** Opening INFORMATION block **

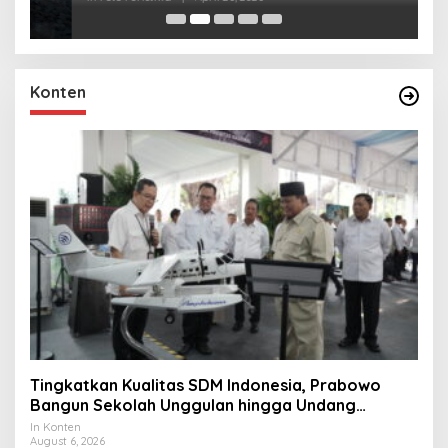
Konten
Tingkatkan Kualitas SDM Indonesia, Prabowo
Bangun Sekolah Unggulan hingga Undang
Universitas Terbaik Dunia
In Konten
August 6, 2026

** Closing INFORMATION block **

EXERCISE DIRECTIONS. Output the data above exactly; pictures do not belong in the copy.

SOLUTION TO THIS TASK.
Konten
Tingkatkan Kualitas SDM Indonesia, Prabowo
Bangun Sekolah Unggulan hingga Undang
Universitas Terbaik Dunia
In Konten
August 6, 2026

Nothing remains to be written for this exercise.